Alzai un sopracciglio, attendendo un segno da parte di quell'uomo, che continuava imperterrito a sorridere timidamente e guardarsi intorno.
"Hai bisogno di qualcosa?" chiesi indispettito: avevo parecchie cose da fare, quella mattina in ufficio, e non potevo permettermi di perdere troppo tempo.

Ad un tratto, il mio capo apparve sull'uscio, spiegandomi frettolosamente che quell'uomo avrebbe condiviso l'ufficio con me, da quel momento in poi, e che gli avrei dovuto presentare l'azienda e spiegare il lavoro.
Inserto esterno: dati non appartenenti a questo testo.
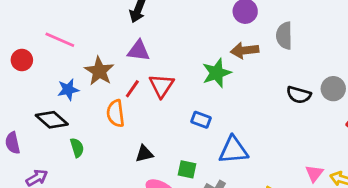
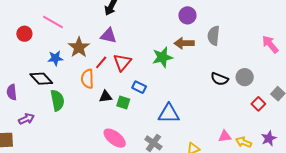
blue rectangle: (201, 120) -> (139, 87), moved
green semicircle: (77, 148) -> (57, 100), size x1.5
black triangle: (144, 154) -> (106, 97), moved
green square: (187, 169) -> (123, 102), moved
pink triangle: (314, 173) -> (225, 136), turned 40

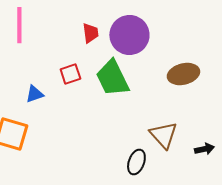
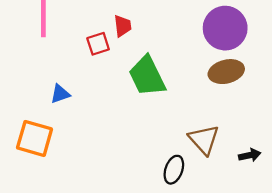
purple circle: (129, 35) -> (225, 28), moved
red square: (70, 74) -> (98, 44), moved

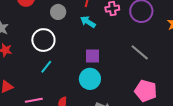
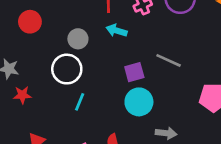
gray circle: (58, 12) -> (78, 39), moved
gray line: (140, 52) -> (169, 60), moved

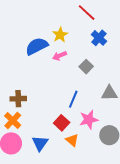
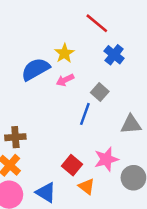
blue line: (73, 99) -> (85, 114), moved
blue triangle: (40, 143) -> (46, 192), turned -30

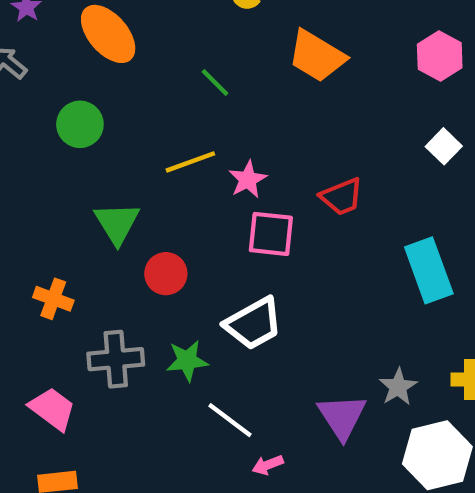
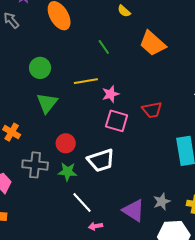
green circle: (80, 124) -> (40, 68), moved
red circle: (166, 274) -> (66, 143), moved
purple triangle: (342, 417) -> (134, 210), turned -35

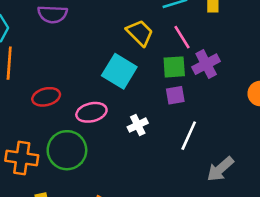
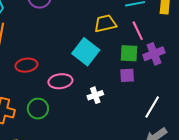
yellow trapezoid: (140, 33) -> (105, 24), turned -65
white line: (189, 136) -> (152, 107), moved
green circle: (67, 150) -> (38, 109), size x0.7

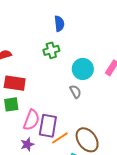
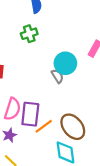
cyan circle: (83, 69) -> (65, 63), moved

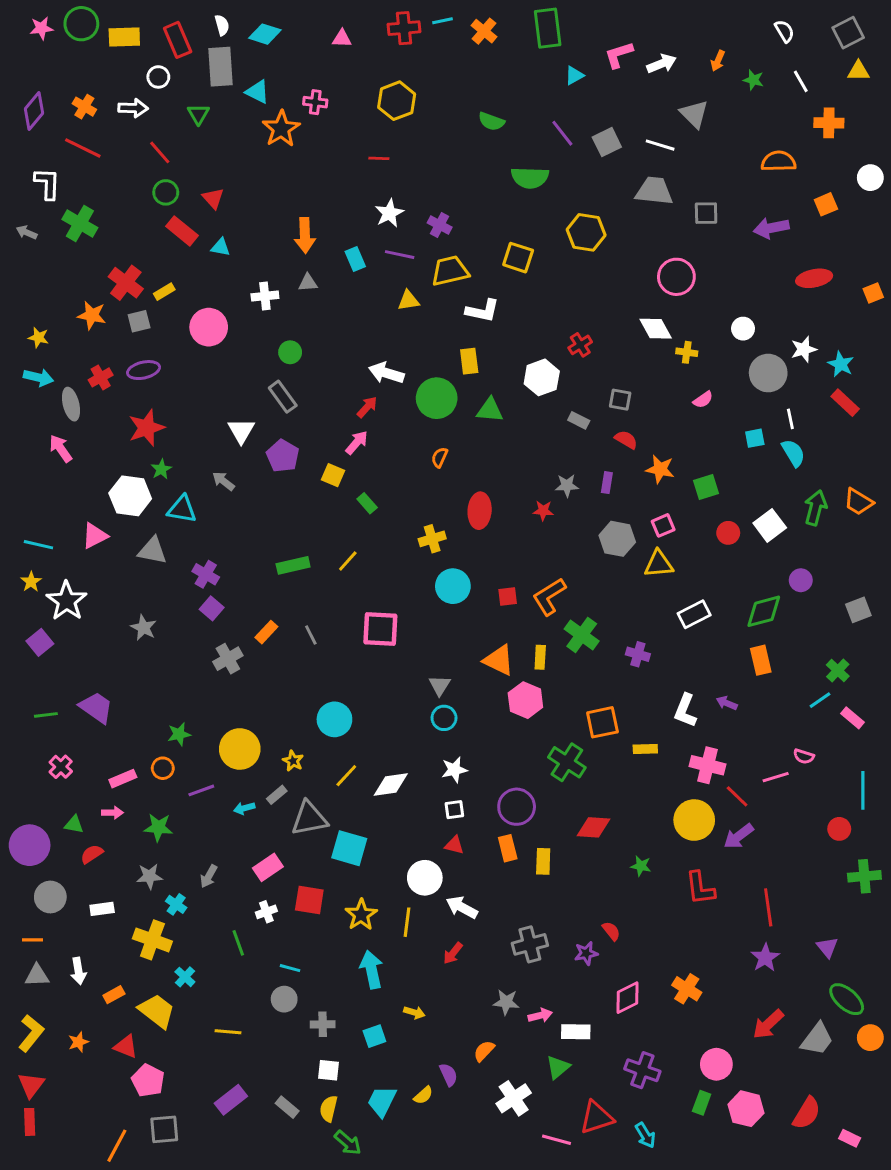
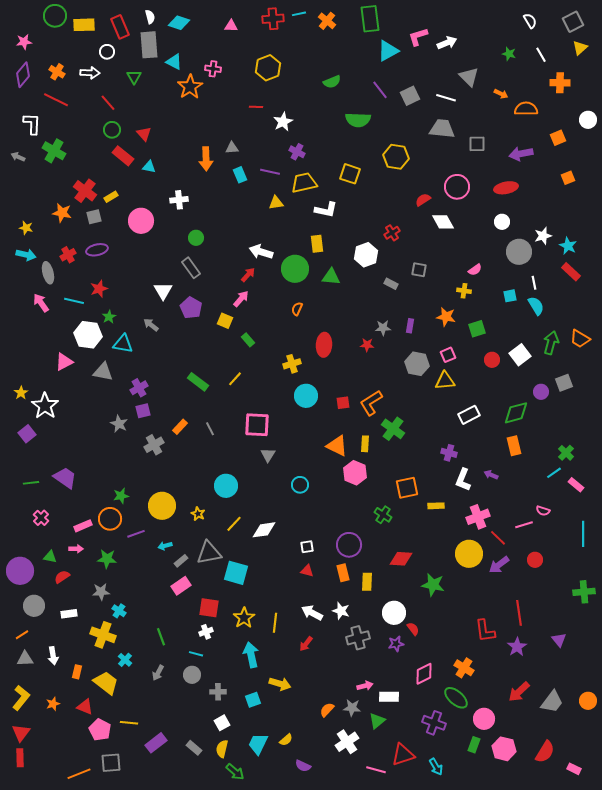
pink star: (41, 28) -> (24, 42), moved
orange arrow: (718, 61) -> (501, 94), moved, turned -88
yellow triangle: (858, 71) -> (580, 48), turned -42
cyan triangle: (574, 75) -> (388, 51), size x1.6
green semicircle: (491, 121) -> (332, 82), turned -42
white star: (389, 213) -> (283, 122), moved
red ellipse: (814, 278) -> (506, 188), moved
gray triangle: (308, 283) -> (232, 148), moved
orange square: (873, 293) -> (568, 178), moved
yellow cross: (687, 352) -> (464, 291), moved
red star: (146, 428) -> (99, 289), size x0.7
red semicircle: (626, 440) -> (423, 200), moved, turned -63
cyan line: (38, 545) -> (74, 301), moved
green rectangle: (293, 565) -> (198, 382), turned 50
purple cross: (206, 574) -> (139, 388), turned 30
purple square: (212, 608) -> (143, 411), turned 35
gray square: (858, 610) -> (564, 383), moved
gray star: (144, 628) -> (119, 424), moved
purple cross: (638, 654) -> (449, 453), moved
gray triangle: (440, 685) -> (268, 455), moved
green cross: (567, 762) -> (383, 515), size x0.7
pink cross: (707, 765) -> (478, 517), turned -35
orange circle: (163, 768) -> (110, 519), size x1.5
white star: (454, 770) -> (341, 611), moved, turned 30
gray rectangle: (277, 795) -> (181, 561), moved
red circle: (839, 829) -> (535, 560), moved
green star: (641, 866) -> (433, 585), size x1.6
gray arrow: (209, 876) -> (158, 673), moved
white circle: (425, 878) -> (394, 613), moved
red L-shape: (700, 888) -> (485, 631), moved
white cross: (266, 912) -> (206, 632), moved
orange line: (33, 940) -> (22, 635), turned -32
orange rectangle: (114, 995) -> (77, 672), turned -48
green ellipse: (847, 999) -> (456, 698), moved
gray star: (506, 1002) -> (352, 708), moved
yellow arrow: (414, 1012) -> (280, 684), size x1.5
yellow line: (228, 1032) -> (129, 723), moved
white square: (329, 1070) -> (222, 723), turned -35
purple semicircle: (448, 1075) -> (303, 766), moved, turned 140
orange line: (117, 1146) -> (79, 774), turned 40

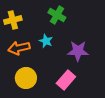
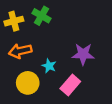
green cross: (57, 15) -> (42, 16), moved
cyan star: (46, 41) -> (49, 66), moved

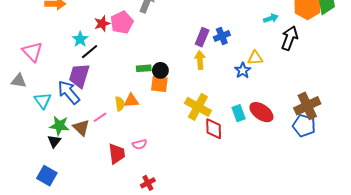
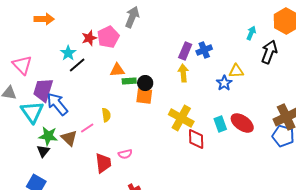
cyan arrow: (271, 18) -> (251, 33), turned -48
purple trapezoid: (79, 76) -> (43, 90), moved
cyan triangle: (43, 101) -> (32, 112), size x1.4
orange triangle: (131, 101) -> (117, 70), moved

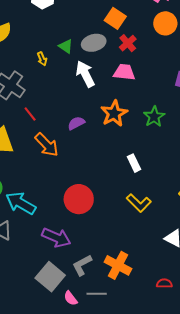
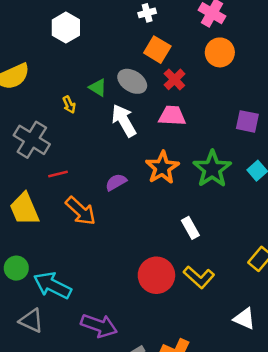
gray ellipse: (94, 43) -> (132, 81), turned 50
red line: (30, 114) -> (58, 174), turned -63
green star: (154, 117) -> (212, 169), size x1.4
red circle: (79, 199) -> (156, 275), moved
Sbuffando e rimpiangendo il letto caldo che avevo dovuto abbandonare quella mattina, mi alzai dalla sedia e uscii dalla stanza, seguito a ruota da quel tizio, del quale non sapevo nemmeno il nome.

Durante il tragitto attraverso gli infiniti e asettici corridoi dell'edificio, quell'uomo mi parlò di tutto un po', mentre io avrei volentieri preferito rimanere in silenzio, e venni a scoprire che aveva appena pochi anni in meno di me, ma che aveva deciso di trovare un posto fisso solo qualche giorno prima perché per parecchio tempo aveva preferito viaggiare ed esplorare il mondo; aveva perso tempo a fare tutte le stupidaggini che sognano le persone infantili e illuse, insomma. Mentre io mi rompevo la schiena a furia di lavorare, sperando in una promettente carriera, lui vagava senza una meta, assaggiando baguette e scalando l'Everest. Ma la cosa che mi faceva arrabbiare di più era il sapere che lui aveva raggiunto la mia posizione con un semplice colloquio di mezz'oretta, mentre io avevo dovuto guadagnarmela a forza di straordinari e notti insonni.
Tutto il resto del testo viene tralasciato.